Role models of greatness.
Here you will discover the back stories of kings, titans of industry, stellar athletes, giants of the entertainment field, scientists, politicians, artists and heroes – all of them gay or bisexual men. If their lives can serve as role models to young men who have been bullied or taught to think less of themselves for their sexual orientation, all the better. The sexual orientation of those featured here did not stand in the way of their achievements.
Monday, February 18, 2013
Fashion Designer Thom Browne
I’ve always written off openly gay men’s fashion designer Thom Browne as a joke. Who would wear pants cuffed so short that several inches of naked ankle is revealed? Who would buy a shirt with sleeves a foot too long with the cuffs tied behind one’s back? His designs were pure shock-value, headline-screaming nonsense. His jackets were cut so close and short that the models looked for all the world like an expensively dressed Pee-wee Herman. I figured this was a man who clearly did not get enough attention as a child.
Then he began showing women’s wear last year, and suddenly his name was everywhere. Michelle Obama wore one of his creations for her inaugural morning outfit. Constructed from a silk jacquard fabric used for men’s neckties, her navy blue coat was seen by millions on televisions around the world. Mr. Browne himself did not learn that Mrs. Obama had selected his outfit until a half-hour after television viewers started sending him text messages. He was in Paris at the time, following his men’s wear runway show. Critics were astonished that Michelle Obama was secure enough to wear clothing by a designer who had previously sought attention by outfitting men in dresses, three-legged suits and see-through overcoats (and that’s not the half).
Browne was profiled in the New York Times a week ago, but I just now got around to reading it. The 47-year-old designer, who hails from Allentown, PA, was a competitive swimmer in high school and college. He says he was influenced by the 1960s fashions of conservative America, resulting in his revisionist cardigan sweaters, seersucker shorts, bow ties and Oxford cloth shirts.
On a personal level, he is partnered with Andrew Bolton (right), a curator at the Costume Institute of the Metropolitan Museum of Art in NYC. They live in a sparsely furnished Greenwich Village apartment where Browne dedicates time on a treadmill every day. Browne’s father lived the conservative life of an attorney, and Thom and Andrew say they also live a quiet, non-splashy lifestyle.
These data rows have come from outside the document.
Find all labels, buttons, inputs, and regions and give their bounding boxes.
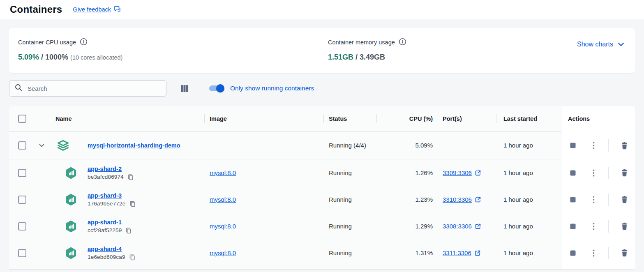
stop-button[interactable] bbox=[568, 141, 578, 150]
last-started-text: 1 hour ago bbox=[503, 142, 533, 149]
copy-icon[interactable] bbox=[125, 227, 132, 234]
feedback-chat-icon bbox=[114, 6, 121, 14]
compose-group-row: mysql-horizontal-sharding-demo Running (… bbox=[9, 131, 635, 159]
container-row: app-shard-1 ccf28af52259 mysql:8.0 Runni… bbox=[9, 213, 635, 240]
show-charts-button[interactable]: Show charts bbox=[577, 41, 624, 48]
container-row: app-shard-3 176a9b5e772e mysql:8.0 Runni… bbox=[9, 186, 635, 213]
actions-divider bbox=[608, 139, 609, 152]
info-icon[interactable] bbox=[399, 38, 406, 47]
stop-button[interactable] bbox=[568, 168, 578, 178]
open-external-icon[interactable] bbox=[474, 250, 481, 256]
image-link[interactable]: mysql:8.0 bbox=[210, 196, 236, 203]
more-actions-button[interactable] bbox=[589, 168, 598, 178]
container-name-link[interactable]: app-shard-4 bbox=[88, 246, 135, 252]
image-link[interactable]: mysql:8.0 bbox=[210, 223, 236, 230]
delete-button[interactable] bbox=[619, 168, 629, 178]
row-checkbox[interactable] bbox=[18, 169, 26, 177]
memory-usage-value: 1.51GB / 3.49GB bbox=[328, 53, 406, 62]
container-hexagon-icon bbox=[65, 220, 77, 233]
cpu-usage-stat: Container CPU usage 5.09% / 1000% (10 co… bbox=[18, 38, 122, 62]
expand-collapse-chevron-icon[interactable] bbox=[39, 144, 44, 147]
open-external-icon[interactable] bbox=[475, 223, 481, 230]
last-started-text: 1 hour ago bbox=[503, 169, 533, 176]
memory-usage-label: Container memory usage bbox=[328, 39, 395, 46]
table-header-row: Name Image Status CPU (%) Port(s) Last s… bbox=[9, 106, 635, 131]
compose-stack-icon bbox=[57, 140, 69, 151]
page-title: Containers bbox=[10, 4, 62, 15]
open-external-icon[interactable] bbox=[475, 170, 481, 176]
cpu-percent: 1.29% bbox=[415, 223, 433, 230]
container-name-link[interactable]: app-shard-2 bbox=[88, 166, 134, 172]
last-started-text: 1 hour ago bbox=[503, 223, 533, 230]
port-link[interactable]: 3308:3306 bbox=[443, 223, 472, 230]
actions-divider bbox=[608, 167, 609, 179]
container-name-link[interactable]: app-shard-1 bbox=[88, 219, 132, 226]
delete-button[interactable] bbox=[619, 221, 629, 231]
image-link[interactable]: mysql:8.0 bbox=[210, 169, 236, 176]
delete-button[interactable] bbox=[619, 195, 629, 205]
stop-button[interactable] bbox=[568, 248, 578, 258]
column-header-status[interactable]: Status bbox=[329, 115, 347, 122]
stop-button[interactable] bbox=[568, 195, 578, 205]
more-actions-button[interactable] bbox=[589, 248, 598, 258]
column-header-ports[interactable]: Port(s) bbox=[443, 115, 462, 122]
give-feedback-label: Give feedback bbox=[73, 6, 111, 13]
delete-button[interactable] bbox=[619, 248, 629, 258]
containers-table: Name Image Status CPU (%) Port(s) Last s… bbox=[9, 106, 635, 270]
info-icon[interactable] bbox=[80, 38, 88, 47]
port-link[interactable]: 3309:3306 bbox=[443, 169, 472, 176]
delete-button[interactable] bbox=[619, 141, 629, 150]
search-icon bbox=[15, 84, 22, 93]
copy-icon[interactable] bbox=[129, 254, 135, 260]
container-row: app-shard-4 1e6ebd609ca9 mysql:8.0 Runni… bbox=[9, 240, 635, 266]
container-id: be3afcd86974 bbox=[88, 174, 124, 180]
memory-usage-stat: Container memory usage 1.51GB / 3.49GB bbox=[328, 38, 406, 62]
last-started-text: 1 hour ago bbox=[503, 196, 533, 203]
search-box[interactable] bbox=[9, 80, 166, 97]
port-link[interactable]: 3310:3306 bbox=[443, 196, 472, 203]
actions-divider bbox=[608, 247, 609, 259]
container-name-link[interactable]: mysql-horizontal-sharding-demo bbox=[88, 142, 180, 149]
cpu-note: (10 cores allocated) bbox=[70, 54, 122, 61]
open-external-icon[interactable] bbox=[475, 196, 481, 203]
actions-divider bbox=[608, 220, 609, 233]
table-controls: Only show running containers bbox=[9, 80, 635, 97]
port-link[interactable]: 3311:3306 bbox=[443, 249, 471, 256]
row-checkbox[interactable] bbox=[18, 249, 26, 257]
more-actions-button[interactable] bbox=[589, 221, 598, 231]
container-id: 1e6ebd609ca9 bbox=[88, 254, 125, 260]
column-header-image[interactable]: Image bbox=[210, 115, 227, 122]
container-id: 176a9b5e772e bbox=[88, 201, 126, 207]
cpu-usage-label: Container CPU usage bbox=[18, 39, 76, 46]
toggle-switch[interactable] bbox=[209, 85, 223, 91]
status-text: Running bbox=[329, 249, 352, 256]
row-checkbox[interactable] bbox=[18, 141, 26, 150]
search-input[interactable] bbox=[27, 85, 161, 92]
container-name-link[interactable]: app-shard-3 bbox=[88, 192, 136, 199]
memory-used: 1.51GB bbox=[328, 53, 353, 61]
give-feedback-link[interactable]: Give feedback bbox=[73, 6, 121, 14]
row-checkbox[interactable] bbox=[18, 222, 26, 231]
container-id: ccf28af52259 bbox=[88, 227, 122, 233]
select-all-checkbox[interactable] bbox=[18, 115, 26, 123]
running-only-toggle[interactable]: Only show running containers bbox=[209, 85, 314, 92]
title-bar: Containers Give feedback bbox=[0, 0, 644, 19]
more-actions-button[interactable] bbox=[589, 195, 598, 205]
column-header-last-started[interactable]: Last started bbox=[503, 115, 537, 122]
copy-icon[interactable] bbox=[129, 201, 136, 207]
image-link[interactable]: mysql:8.0 bbox=[210, 249, 236, 256]
chevron-down-icon bbox=[618, 41, 624, 48]
container-hexagon-icon bbox=[65, 166, 77, 179]
more-actions-button[interactable] bbox=[589, 141, 598, 150]
last-started-text: 1 hour ago bbox=[503, 249, 533, 256]
row-checkbox[interactable] bbox=[18, 196, 26, 204]
cpu-total: / 1000% bbox=[39, 53, 70, 61]
copy-icon[interactable] bbox=[127, 174, 134, 180]
status-text: Running bbox=[329, 223, 352, 230]
column-header-cpu[interactable]: CPU (%) bbox=[409, 115, 433, 122]
cpu-percent: 1.31% bbox=[415, 249, 433, 256]
container-hexagon-icon bbox=[65, 247, 77, 259]
column-settings-button[interactable] bbox=[180, 85, 189, 92]
column-header-name[interactable]: Name bbox=[50, 115, 72, 122]
stop-button[interactable] bbox=[568, 221, 578, 231]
Although Browne apprenticed at Armani and Club Monaco in the 1990s, he says he learned everything he knows from Rocco Ciccarelli, the tailor who owns the factory that makes all of Browne’s clothes. Browne debuted his own line relatively late, when he was already in his late 30s. In the ten years he has been showing his men’s line, he won awards from the Council of Fashion Designers of America and GQ magazine. When he won the National Design Award from the Cooper-Hewitt National Design Museum, the award’s patron was Michelle Obama.